Please reproduce the entries below exactly, leaving the pictures out.

Collected data:

_ _ _ _

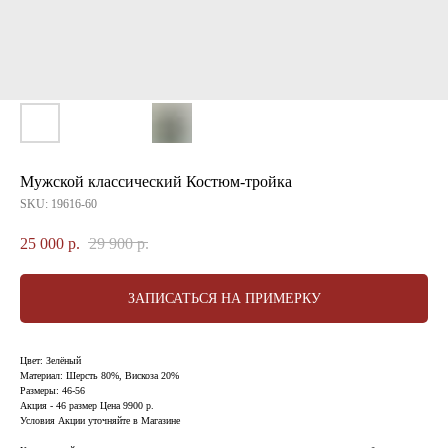
Мужской классический Костюм-тройка
SKU:
19616-60
25 000
р.
29 900
р.
ЗАПИСАТЬСЯ НА ПРИМЕРКУ
Цвет: Зелёный
Материал: Шерсть 80%, Вискоза 20%
Размеры: 46-56
Акция - 46 размер Цена 9900 р.
Условия Акции уточняйте в Магазине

_ _ _ _

Your solution>
Мужской классический Костюм-тройка
SKU:
19616-60
25 000
р.
29 900
р.
ЗАПИСАТЬСЯ НА ПРИМЕРКУ
Цвет: Зелёный
Материал: Шерсть 80%, Вискоза 20%
Размеры: 46-56
Акция - 46 размер Цена 9900 р.
Условия Акции уточняйте в Магазине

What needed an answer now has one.